Le point Godwin n’est jamais bien loin quand il s’agit de parler d’Allemagne et d’extrême droite dans la même phrase. Mais la mise en parallèle les résultats sidérants de l’AfD avec les pires heures allemandes de l’entre-deux-guerres est inévitable. Sebastian Fischer, journaliste au journal Spiegel, n’hésite pas à qualifier l’élection de véritable « césure pour l’Allemagne » et condamne ces « fantômes du passé qui reviennent la hanter». Plus que l’Allemagne, l’Union Européenne est déjà dans une mauvaise passe. En moins de deux ans, celle-ci a été notamment amputée du Royaume-Uni et a vu la France éviter de justesse l’arrivée de l’extrême droite au pouvoir. Des six pays fondateurs de l’Union, trois d’entre eux font face à une crise souvent décrite comme identitaire, qui se répercute aussi au niveau communautaire. Les projets de réforme de l’organisation supranationale sont d’ailleurs remis à l’ordre du jour.

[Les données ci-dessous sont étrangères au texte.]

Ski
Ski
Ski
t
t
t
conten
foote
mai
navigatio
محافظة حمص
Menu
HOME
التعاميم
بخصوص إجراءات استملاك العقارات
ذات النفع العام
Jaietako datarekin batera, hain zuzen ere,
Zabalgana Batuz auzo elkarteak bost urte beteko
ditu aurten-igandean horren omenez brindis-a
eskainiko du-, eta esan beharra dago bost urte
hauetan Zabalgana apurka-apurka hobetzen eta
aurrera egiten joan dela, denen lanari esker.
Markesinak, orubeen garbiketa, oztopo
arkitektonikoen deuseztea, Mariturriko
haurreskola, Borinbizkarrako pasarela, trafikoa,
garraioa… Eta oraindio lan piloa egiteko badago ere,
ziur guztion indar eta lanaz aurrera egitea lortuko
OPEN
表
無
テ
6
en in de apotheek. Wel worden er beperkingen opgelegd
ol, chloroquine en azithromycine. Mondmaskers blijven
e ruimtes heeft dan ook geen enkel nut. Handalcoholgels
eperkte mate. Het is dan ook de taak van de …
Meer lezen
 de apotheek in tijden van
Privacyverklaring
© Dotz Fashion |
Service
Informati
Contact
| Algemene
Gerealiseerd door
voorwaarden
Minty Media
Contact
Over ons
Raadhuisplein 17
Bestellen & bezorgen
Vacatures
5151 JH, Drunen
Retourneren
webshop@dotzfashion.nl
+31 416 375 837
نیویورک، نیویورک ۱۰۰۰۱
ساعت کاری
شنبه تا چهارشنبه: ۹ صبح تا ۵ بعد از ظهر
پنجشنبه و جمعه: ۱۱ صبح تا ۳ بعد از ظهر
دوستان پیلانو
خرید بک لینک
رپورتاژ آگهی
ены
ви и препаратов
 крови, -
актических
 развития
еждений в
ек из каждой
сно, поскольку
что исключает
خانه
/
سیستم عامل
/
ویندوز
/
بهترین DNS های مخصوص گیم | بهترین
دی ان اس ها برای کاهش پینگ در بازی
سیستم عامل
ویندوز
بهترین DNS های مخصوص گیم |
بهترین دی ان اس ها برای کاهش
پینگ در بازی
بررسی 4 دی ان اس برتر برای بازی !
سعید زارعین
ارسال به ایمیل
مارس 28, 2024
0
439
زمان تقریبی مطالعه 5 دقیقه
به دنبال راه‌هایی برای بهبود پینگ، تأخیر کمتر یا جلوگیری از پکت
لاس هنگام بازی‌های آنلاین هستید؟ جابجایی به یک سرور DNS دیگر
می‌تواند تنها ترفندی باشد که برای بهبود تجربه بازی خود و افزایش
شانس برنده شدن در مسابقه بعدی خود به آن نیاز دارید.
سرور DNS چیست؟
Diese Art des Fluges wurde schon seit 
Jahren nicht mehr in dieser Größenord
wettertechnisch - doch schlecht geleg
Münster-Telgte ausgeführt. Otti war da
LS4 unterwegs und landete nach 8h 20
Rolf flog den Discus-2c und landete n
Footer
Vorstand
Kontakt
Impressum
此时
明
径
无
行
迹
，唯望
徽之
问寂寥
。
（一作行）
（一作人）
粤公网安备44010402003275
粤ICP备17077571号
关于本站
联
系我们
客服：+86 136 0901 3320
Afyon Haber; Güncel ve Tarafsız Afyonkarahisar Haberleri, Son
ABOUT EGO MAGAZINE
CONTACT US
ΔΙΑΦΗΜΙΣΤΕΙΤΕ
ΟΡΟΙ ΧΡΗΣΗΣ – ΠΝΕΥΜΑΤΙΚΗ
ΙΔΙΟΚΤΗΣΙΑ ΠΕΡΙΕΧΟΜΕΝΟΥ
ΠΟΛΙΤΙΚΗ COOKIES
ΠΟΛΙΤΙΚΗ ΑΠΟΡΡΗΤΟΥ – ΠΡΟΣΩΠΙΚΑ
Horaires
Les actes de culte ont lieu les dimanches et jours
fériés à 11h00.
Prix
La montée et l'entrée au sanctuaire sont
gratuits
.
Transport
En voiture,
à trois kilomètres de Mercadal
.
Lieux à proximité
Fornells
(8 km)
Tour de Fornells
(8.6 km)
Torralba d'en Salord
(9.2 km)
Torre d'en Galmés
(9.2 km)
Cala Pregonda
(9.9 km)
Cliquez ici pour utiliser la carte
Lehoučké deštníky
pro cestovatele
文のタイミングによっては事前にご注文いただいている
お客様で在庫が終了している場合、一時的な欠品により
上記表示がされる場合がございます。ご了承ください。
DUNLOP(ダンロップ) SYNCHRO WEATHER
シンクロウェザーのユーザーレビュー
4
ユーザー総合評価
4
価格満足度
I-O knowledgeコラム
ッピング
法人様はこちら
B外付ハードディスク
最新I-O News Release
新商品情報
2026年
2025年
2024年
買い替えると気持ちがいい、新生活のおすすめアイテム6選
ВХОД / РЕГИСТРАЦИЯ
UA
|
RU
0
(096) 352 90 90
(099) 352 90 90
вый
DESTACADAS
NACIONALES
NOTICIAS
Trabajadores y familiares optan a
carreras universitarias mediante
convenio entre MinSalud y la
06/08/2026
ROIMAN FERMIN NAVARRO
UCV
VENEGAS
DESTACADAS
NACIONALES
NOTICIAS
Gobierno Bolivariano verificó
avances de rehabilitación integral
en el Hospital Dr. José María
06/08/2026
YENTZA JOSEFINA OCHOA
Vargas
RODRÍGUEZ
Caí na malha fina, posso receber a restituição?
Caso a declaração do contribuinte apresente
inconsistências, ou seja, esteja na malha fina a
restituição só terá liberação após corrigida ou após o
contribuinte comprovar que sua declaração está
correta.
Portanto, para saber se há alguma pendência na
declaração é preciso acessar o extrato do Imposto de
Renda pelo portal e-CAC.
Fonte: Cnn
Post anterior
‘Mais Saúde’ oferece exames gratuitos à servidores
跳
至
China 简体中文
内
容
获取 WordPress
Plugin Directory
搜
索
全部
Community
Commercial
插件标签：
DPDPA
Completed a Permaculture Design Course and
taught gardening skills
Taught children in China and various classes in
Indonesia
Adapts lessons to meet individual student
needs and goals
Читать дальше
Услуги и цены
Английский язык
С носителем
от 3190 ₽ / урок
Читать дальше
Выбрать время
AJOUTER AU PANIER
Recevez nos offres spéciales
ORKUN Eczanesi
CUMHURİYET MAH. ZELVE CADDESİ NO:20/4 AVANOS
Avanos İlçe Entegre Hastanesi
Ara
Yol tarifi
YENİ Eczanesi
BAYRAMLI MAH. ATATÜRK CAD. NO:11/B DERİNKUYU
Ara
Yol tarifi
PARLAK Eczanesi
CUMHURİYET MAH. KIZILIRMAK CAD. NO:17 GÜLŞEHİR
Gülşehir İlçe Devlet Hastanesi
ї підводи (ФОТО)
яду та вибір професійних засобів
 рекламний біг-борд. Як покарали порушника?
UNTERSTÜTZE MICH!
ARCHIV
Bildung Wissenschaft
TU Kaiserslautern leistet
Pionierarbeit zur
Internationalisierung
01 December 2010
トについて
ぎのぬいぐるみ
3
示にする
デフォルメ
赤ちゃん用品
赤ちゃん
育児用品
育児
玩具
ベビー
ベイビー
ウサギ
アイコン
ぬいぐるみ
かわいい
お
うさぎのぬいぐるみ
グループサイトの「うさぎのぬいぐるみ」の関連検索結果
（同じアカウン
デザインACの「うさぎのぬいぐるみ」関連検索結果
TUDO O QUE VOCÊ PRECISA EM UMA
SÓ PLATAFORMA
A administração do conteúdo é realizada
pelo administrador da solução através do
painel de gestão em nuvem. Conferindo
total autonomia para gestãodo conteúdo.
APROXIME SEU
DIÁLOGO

Emmanuel Macron, dont l’agenda politique laisse d’ordinaire peu de place à l’improvisation, avait semble-t-il compté sur des résultats différents avant de prononcer son discours sur une réforme de l’Europe à la Sorbonne, mardi 26 septembre. Ses plans pour une Union Européenne plus intégrée risquent par conséquent de devoir attendre. La chancelière va sans doute devoir composer avec l’orthodoxie financière des libéraux-démocrates après le refus de l’ancien président du Parlement européen Martin Schulz (parti social-démocrate) de former une grande coalition. Le calendrier des discussions s’en trouve ainsi retardé et leur contenu devient plus délicat : la nouvelle formation gouvernementale devrait être constituée après de longues négociations et investie dans le bâtiment de l’ancien Reichstag peu avant les fêtes de fin d’année. Ce bâtiment, emblématique de l’histoire tumultueuse du pays, est dédié au peuple allemand par l’inscription inscrite à son fronton : « Dem deutschen Volke ». Mais le corps électoral pourrait regretter ces résultats électoraux assez rapidement : selon Elisa Goudin-Steinmann, « la situation rappelle douloureusement le passé, et il est impossible de prévoir le comportement de l’AfD au sein du Bundestag ». Et Joseph Hanimann de conclure que l’Allemagne, en cherchant la «continuité, s’avance à reculons loin de son idéal de stabilité ». Pendant que l’AfD – dont l’acronyme pourrait signifier « Altération pour l’Allemagne » – se réjouit, l’Europe retient son souffle.